BRIEF
Transcribe all records exactly; omit pictures.

╭─ RECORDS SUPPLIED

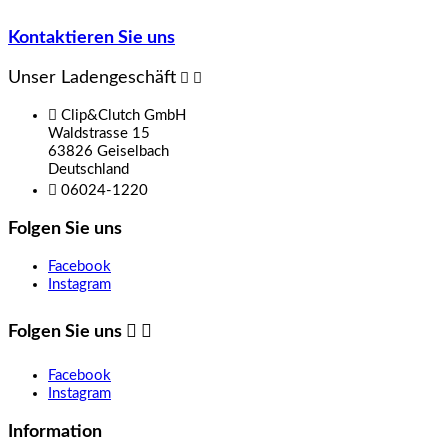
Kontaktieren Sie uns
Unser Ladengeschäft



Clip&Clutch GmbH
Waldstrasse 15
63826 Geiselbach
Deutschland

06024-1220
Folgen Sie uns
Facebook
Instagram
Folgen Sie uns


Facebook
Instagram
Information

╰─

EXERCISE ANSWER
Kontaktieren Sie uns
Unser Ladengeschäft



Clip&Clutch GmbH
Waldstrasse 15
63826 Geiselbach
Deutschland

06024-1220
Folgen Sie uns
Facebook
Instagram
Folgen Sie uns


Facebook
Instagram
Information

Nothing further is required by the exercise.